If you follow the Sundays River from its source to its mouth, your route will take you from the occasionally snowy highlands of the Karoo through mohair country past the Addo Elephant National Park and the Zuurberg mountains to the valley of oranges and the Indian Ocean beyond.

Did you know?

Because they were fed oranges in the early years of the Addo Elephant National Park, local elephants still love citrus from the Sundays River Valley.

The story of the Sundays River in the Eastern Cape is really a tale of two rivers.

The first part is where the Sundays River (possibly named after an early settler couple called the Sontags) rises up in the majestic Sneeuberg range near Graaff-Reinet in the Karoo. It is fed by occasional – but dramatic – Karoo thunderstorms as it flows across a semi-desert landscape through mohair country towards the south-east.

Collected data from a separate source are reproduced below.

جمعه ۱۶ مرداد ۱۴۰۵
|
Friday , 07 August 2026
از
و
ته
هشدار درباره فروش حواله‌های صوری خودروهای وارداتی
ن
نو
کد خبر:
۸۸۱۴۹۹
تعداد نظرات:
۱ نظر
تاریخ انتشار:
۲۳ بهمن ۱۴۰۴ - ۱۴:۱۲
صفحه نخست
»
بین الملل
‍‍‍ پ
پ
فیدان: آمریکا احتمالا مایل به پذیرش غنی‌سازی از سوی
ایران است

The second part of the story is where it flows – bolstered by the waters of the Great Fish River - from the Darlington Dam towards the coastal village of Colchester, where it meets the Indian Ocean.

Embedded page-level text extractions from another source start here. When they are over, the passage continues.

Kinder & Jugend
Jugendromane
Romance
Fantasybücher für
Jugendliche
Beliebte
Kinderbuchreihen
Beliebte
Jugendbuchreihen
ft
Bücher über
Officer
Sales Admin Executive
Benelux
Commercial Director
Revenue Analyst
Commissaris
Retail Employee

On this leg of its journey, the Sundays River nourishes a magical part of South Africa: Greater Addo and the dreamy Sundays River Valley. Here, the Khoisan called it 'Nukakanna' - 'grassy water'.

The Addo Elephant National Park is your first stop where, at sunset, you can watch the great grey beasts drinking at Hap Oor Dam. If you stay in the park itself, you’ll be able to get those dawn shots that make wildlife photography so special.

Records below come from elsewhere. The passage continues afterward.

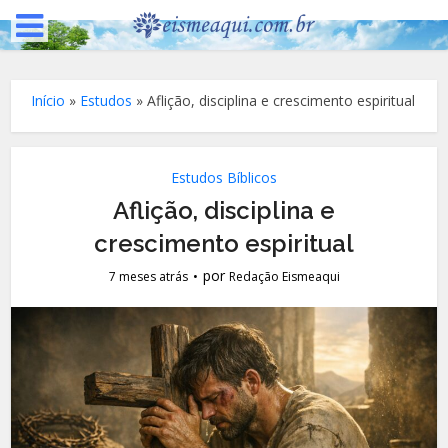
Início
»
Estudos
»
Aflição, disciplina e crescimento espiritual
Estudos Bíblicos
Aflição, disciplina e
crescimento espiritual
por
7 meses atrás
Redação Eismeaqui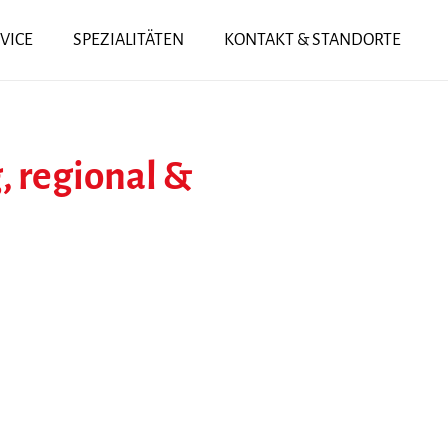
VICE
SPEZIALITÄTEN
KONTAKT & STANDORTE
g, regional &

Should you be travelling in the area during October, the fragrance of orange blossoms will be everywhere.

There’s a lookout over the Sundays River Valley and its vastness of citrus where one can pay respects to James Percy FitzPatrick, the pioneer-author who lies buried here and who wrote the South African classic, Jock of the Bushveld.

It is said of Sir Percy, founder of the Sundays River Valley Scheme: 'He imagined rain in the Karoo watering the oranges that would be served at an English breakfast table.'

Nearby is the little town of Kirkwood, which hosts an annual wildlife festival which can also involve the competitive spitting of kudu droppings, a kitty show and arguably the best boerewors (sausage) in the world.

Top off your Sundays River Valley journey with a bird-watching cruise from Colchester to the nearby dunefields.

Travel tips & Planning info

Who to contact

Sundays River Valley Tourism
Tel: +27 (0)42 230 0066
Email: info@kirkwood.co.za

Graaff-Reinet Tourism
Tel: +27 (0)49 892 4248
Email: info@graaffreinet.co.za

How to get here

The Sundays River Valley begins at Colchester, about 37km north from Port Elizabeth on the N2.

Best time to visit

The Sundays River Valley is great in October, when the orange blossoms are out; Graaff-Reinet is best visited in the 'soft' seasons of autumn (April-May) and spring (September-October).

Tours to do

Addo Elephant National Park tours, Grahamstown heritage tours, tours around the Graaff-Reinet, Cradock, Nieu Bethesda area.

Get around

Hire a car in Port Elizabeth and make a road trip out of it.

What will it cost

There are a number of tour packages available and there is the self-drive option. Budget on about R2 000 per couple per day on the road for this.

Length of stay

To explore the whole Sundays River from source to mouth needs at least a week of your time.

What to pack

Pack seasonally; always something warm for a cold night; lots of outdoor walking gear; also swimming togs, because there's always a chance of a dip in a pool or the Indian Ocean.

Where to stay

There are plenty of farmsteads, B&Bs and self-catering establishments in the area.

What to eat

You're in biltong and oranges country which makes for perfect in-car dining for long road trips!

What's happening

Both Graaff-Reinet and Kirkwood host festivals at various times of the year.

Best buys

Little wire Karoo windmills, available outside Cradock.